The Star Tribune of Minneapolis and the Rochester Post-Bulletin were among the winners of the 2009 Frank Premack Public Affairs Journalism Awards, the Minnesota Journalism Center said Saturday.
The Star Tribune and its staff won in the category of breaking news about public affairs. They were recognized for their series on Daniel Hauser, a young cancer patient from Sleepy Eye who with his mother fled the state rather than undergo traditional cancer treatments.
"The story kept interest without resorting to sensationalism and was an extremely fair-minded treatment of many potentially polarizing issues," the judges said in a statement.
They honored the Post-Bulletin and reporter Jay Furst for investigative or analytical reporting, for his two-part series "Panhandlers: Are They Legit?" It examined the degree to which the city's beggars were scam artists or truly people in need.
"Even people outside of the community would find the report interesting and useful," the judges wrote.
The awards, Minnesota's most coveted journalism honors, were established 1976 after the death of Frank Premack, a reporter, city editor and assistant managing editor at the Minneapolis Tribune.
A ceremony will be held April 19 at the University of Minnesota in Minneapolis. The winners receive $250 and the media outlets are awarded a special citation.
The other winners were:
— Excellence breaking news about public affairs in greater Minnesota: The Farmers Independent in Bagley and editor and reporter Tom Burford. His five-part series focused on an abuse of power by the local county attorney who had a man arrested after he tried to prevent his wife, who had Alzheimer's disease, from wandering off and becoming lost.

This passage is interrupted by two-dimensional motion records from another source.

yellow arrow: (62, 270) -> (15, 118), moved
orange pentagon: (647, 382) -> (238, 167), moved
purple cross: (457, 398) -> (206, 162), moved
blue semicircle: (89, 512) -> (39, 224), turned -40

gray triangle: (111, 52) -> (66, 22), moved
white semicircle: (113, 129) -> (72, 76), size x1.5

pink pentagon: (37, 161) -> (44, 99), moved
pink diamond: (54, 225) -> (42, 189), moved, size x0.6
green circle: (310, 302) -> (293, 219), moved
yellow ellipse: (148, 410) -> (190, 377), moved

— Excellence in investigative or analytical reporting about public affairs, among large organizations: The Star Tribune and reporters Glenn Howatt and Pam Louwagie. The reporters investigated the high number of falling deaths that occur in nursing homes every year. They revealed flaws in a state regulatory system, which issued far fewer citations against nursing homes with significant numbers of falls than those in surrounding states did.
— Excellence in opinion journalism, among large organizations: The Star Tribune and Doug Tice. Their Nov. 1 editorial explored the costs of the Minnesota Sex Offender Program following a report about flat-screen TVs being installed at the state's new institution for sexual predators.

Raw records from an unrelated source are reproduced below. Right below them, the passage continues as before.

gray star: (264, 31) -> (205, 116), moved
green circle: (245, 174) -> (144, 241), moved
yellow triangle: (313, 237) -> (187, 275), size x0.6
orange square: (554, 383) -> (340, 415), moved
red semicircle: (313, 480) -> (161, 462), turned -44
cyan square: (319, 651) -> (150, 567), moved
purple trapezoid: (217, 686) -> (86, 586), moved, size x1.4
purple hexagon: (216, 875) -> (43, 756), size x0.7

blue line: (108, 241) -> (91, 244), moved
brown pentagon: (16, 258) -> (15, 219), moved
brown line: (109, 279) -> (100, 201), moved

— Excellence in opinion journalism, among small organizations: The Mille Lacs Messenger of Isle and Brett Larson. Their opinion piece revealed that the Mille Lacs Band of Ojibwe tribal government routinely conducts business outside the public eye. Its finances are closed to its own members as well as the general public, breeding disenfranchisement and mistrust among many Band members.

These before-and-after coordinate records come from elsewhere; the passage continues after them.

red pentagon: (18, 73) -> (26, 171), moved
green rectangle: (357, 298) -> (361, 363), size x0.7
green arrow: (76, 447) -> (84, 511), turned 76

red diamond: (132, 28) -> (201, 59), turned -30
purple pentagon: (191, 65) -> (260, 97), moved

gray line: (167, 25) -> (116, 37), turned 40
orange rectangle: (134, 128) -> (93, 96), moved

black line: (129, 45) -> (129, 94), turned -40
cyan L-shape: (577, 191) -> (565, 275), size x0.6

— 2010 Graven Award for special recognition: Lori Sturdevant, the public affairs and political opinion columnist of the Minneapolis Star Tribune. Sturdevant won the first ever Premack Public Affairs Journalism Award in 1977 with her colleague Joe Rigert, and was honored again in 2001 in the Opinion Journalism category.
"Her columns and her open willingness to say 'yes' to every community group asking her to address their meetings is but a small part of a career that has consistently held fast to the traditions of great public affairs journalism," said Jim Pumerlo, the Premack board chairman.
— Farr Award: James P. Dolan, president and chief executive of Dolan Media Co., which publishes journals and newspapers in 21 U.S. markets. The board said it selected Dolan for continuing to invest in public affairs journalism at a time when the industry is facing difficulties.